I often use the sardine teaser when targeting sandys in competition angling, or blue rays. It is also a very effective bait for kob, shad and steenbrass in the surf. I tend to use a longer sinker drop, keeping the bait up in the water, when targeting kob and shad, and a shorter hook trace when targeting flat fish.
The piece of foam cottoned onto the hook keeps the bait in place, and floats the bait, giving it a natural appearance in the water. The long tentacles create a lifelike action when floating in the current. The oil and blood released from this bait travel for a long distance in the current, and attract fish from miles around.
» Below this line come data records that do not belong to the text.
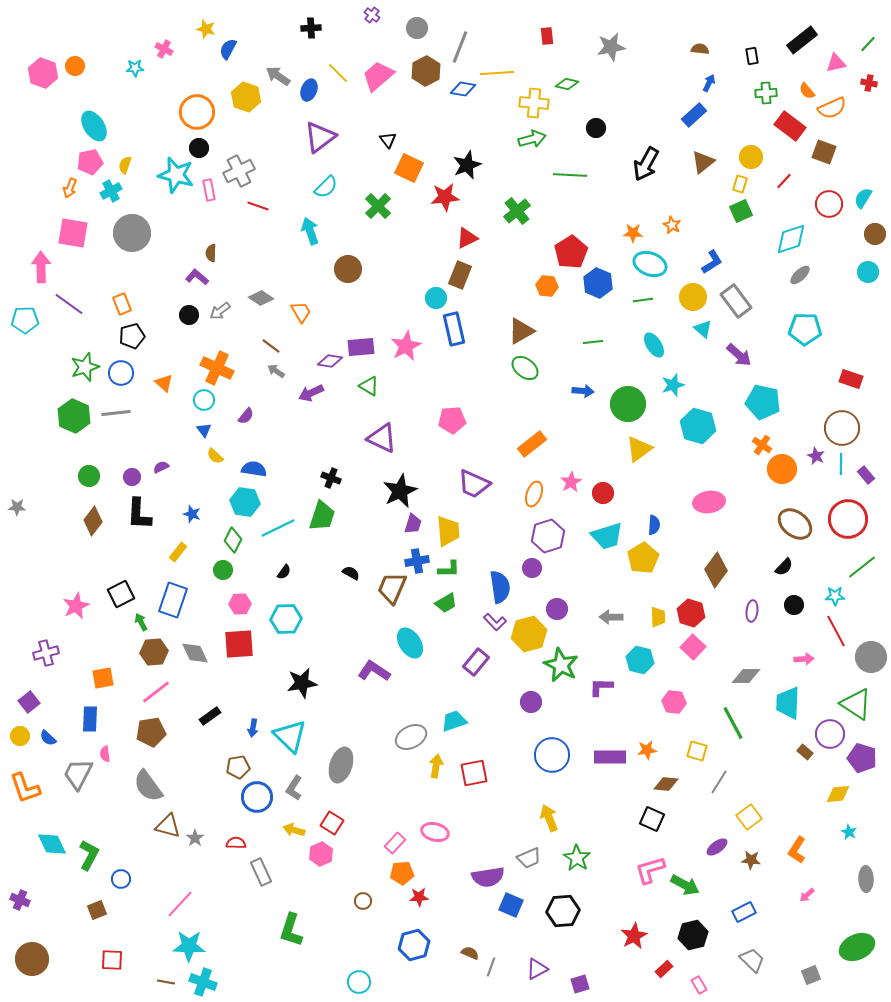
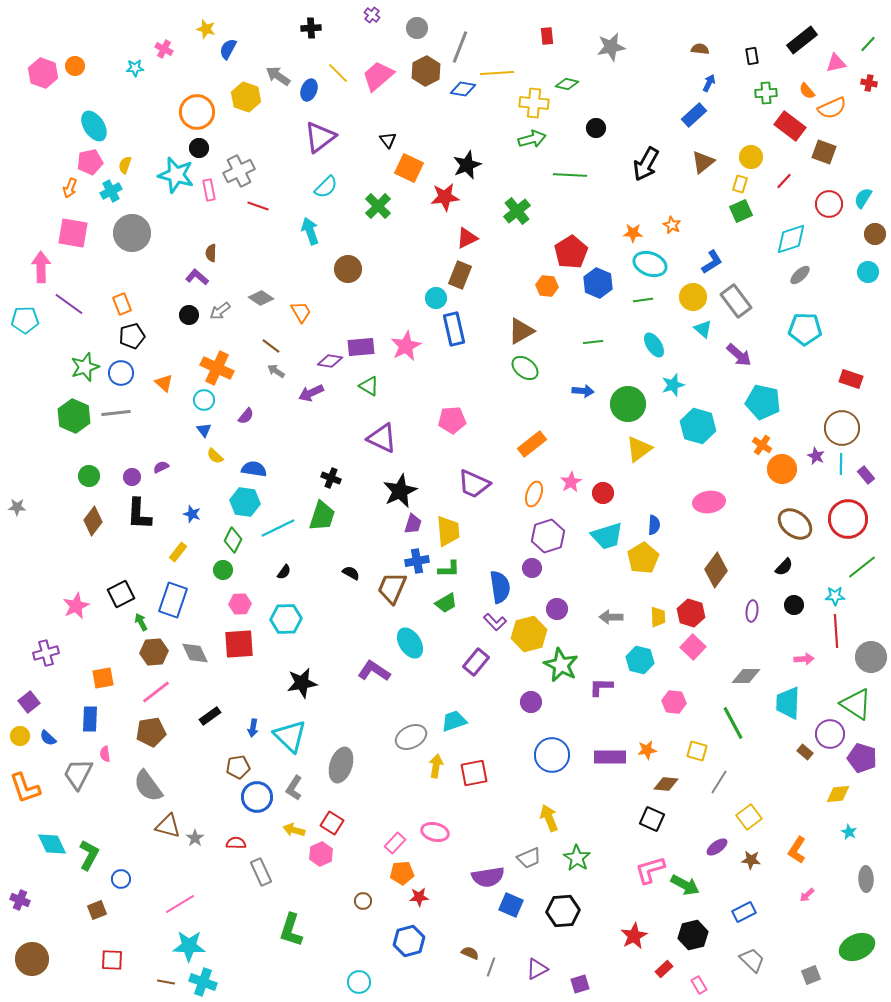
red line at (836, 631): rotated 24 degrees clockwise
pink line at (180, 904): rotated 16 degrees clockwise
blue hexagon at (414, 945): moved 5 px left, 4 px up
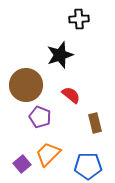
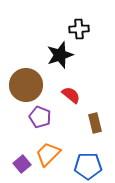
black cross: moved 10 px down
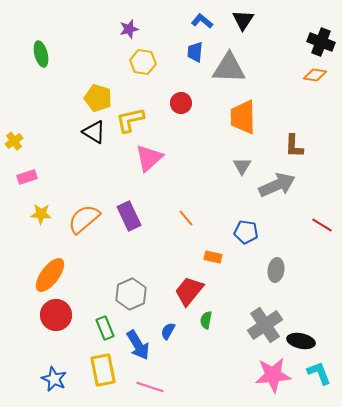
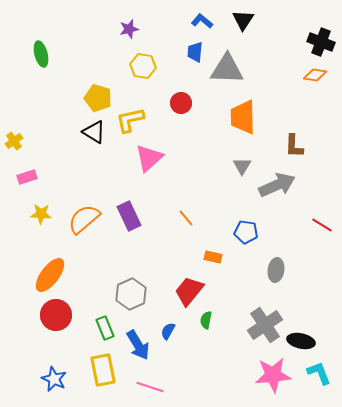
yellow hexagon at (143, 62): moved 4 px down
gray triangle at (229, 68): moved 2 px left, 1 px down
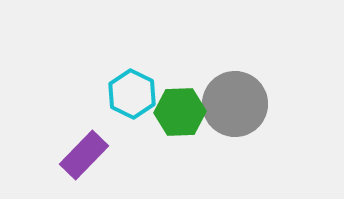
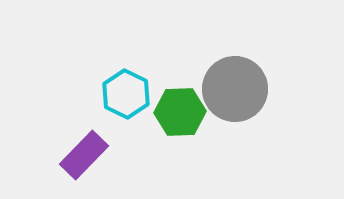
cyan hexagon: moved 6 px left
gray circle: moved 15 px up
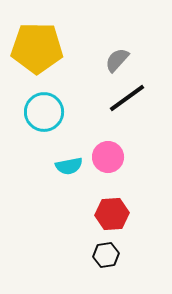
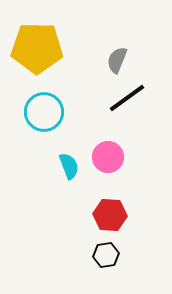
gray semicircle: rotated 20 degrees counterclockwise
cyan semicircle: rotated 100 degrees counterclockwise
red hexagon: moved 2 px left, 1 px down; rotated 8 degrees clockwise
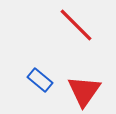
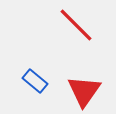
blue rectangle: moved 5 px left, 1 px down
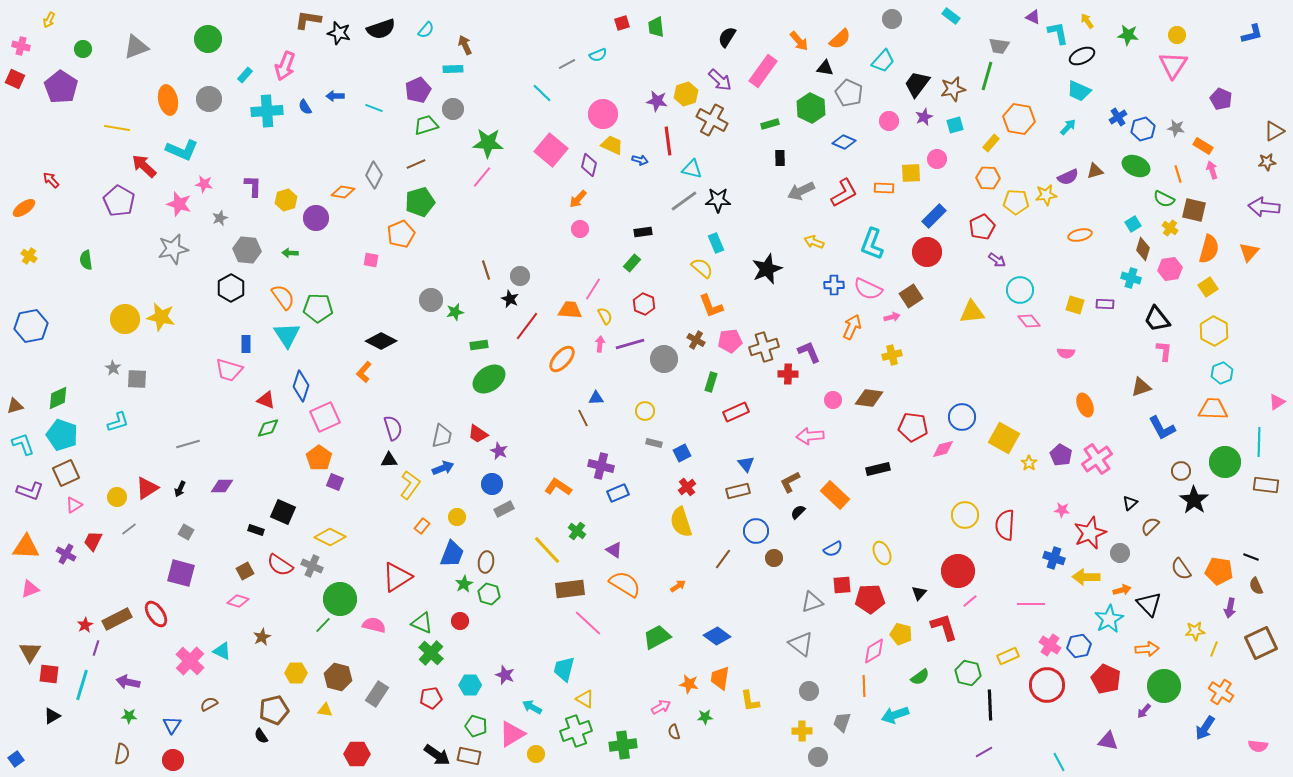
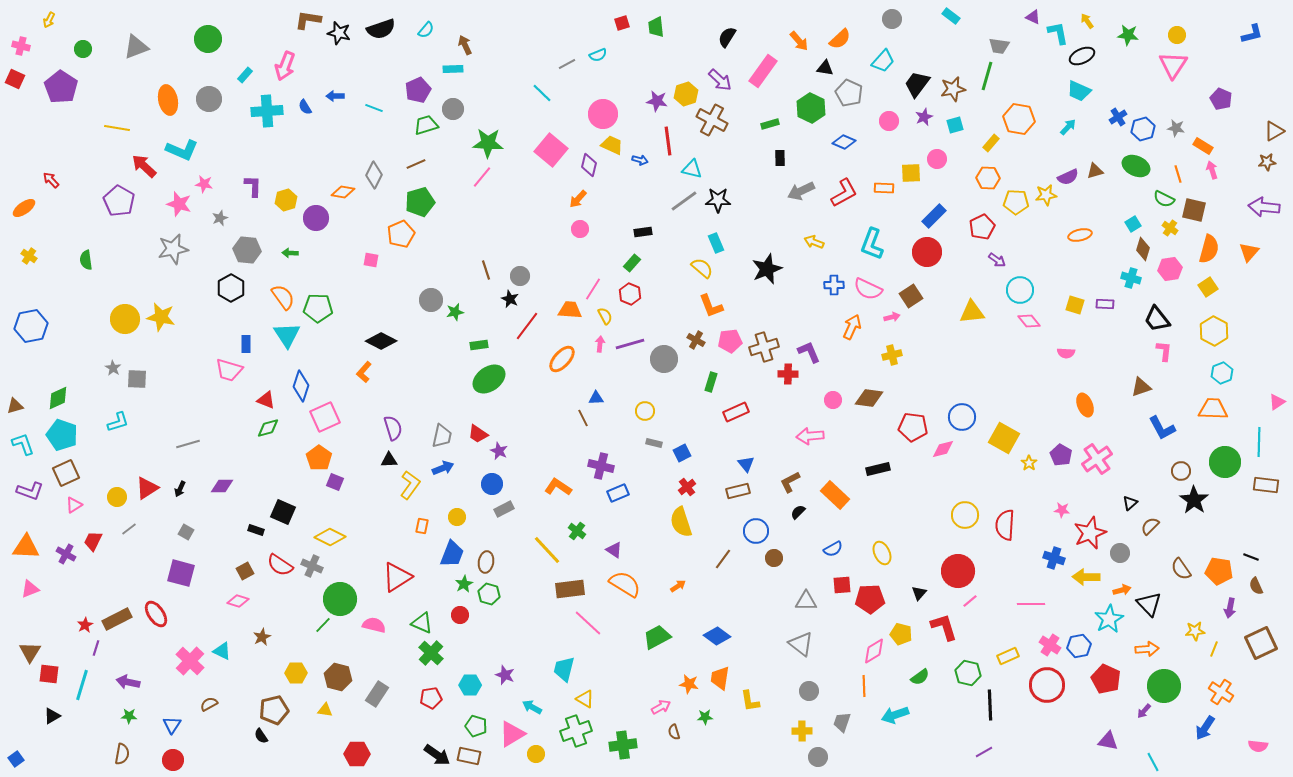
red hexagon at (644, 304): moved 14 px left, 10 px up
orange rectangle at (422, 526): rotated 28 degrees counterclockwise
gray triangle at (812, 602): moved 6 px left, 1 px up; rotated 20 degrees clockwise
red circle at (460, 621): moved 6 px up
cyan line at (1059, 762): moved 94 px right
Start with a fresh sardine and some good-quality squid; the fresher your bait, the more chance you have of out-fishing the anglers next to you. I prefer to cut the sardine for this bait when it is still slightly frozen. This has two advantages: it keeps the stomach contents together and makes it easy to cotton into a neat little bait. In addition, the bait releases the oil and blood slowly into the water as it defrosts, giving the fish a better chance of finding the bait before all of the blood disperses in the water.
Cotton some foam onto a 4/0 or 5/0 Mustard Soi hook, then split the squid using a sharp bait knife. Cut three thin strips of squid for the teasers.
Lightly smash the teasers using a chokka hammer. Place one of the strips onto the foam to use as a base, and cotton it on using Kingfisher latex cotton. Using a sharp bait knife, remove the stomach cavaty of the sardine.
Remove the intestinal contents and cotton them around the foam and shank of the hook, keeping the gap of the hook well-exposed. The more proud the hook, the better the chance of hooking a fish when it takes the bait.
Place the last two teasers either side of the stomach bait and cotton them on with the Kingfisher latex cotton.
The combination of chokka and sardine works really well. The blood, oil and red colour of the sardine contrasts but compliments the acid, white subtle smell of the chokka. The soft, mushy sardine often calls the smaller fish that create a chum line leaving the tougher more resilient chokka for the bigger fish to eat. If the smaller fish are a problem don’t beat your chokka. Add sardine gills and squeeze the oils and blood out of unused heads onto your bait to maximize the smell.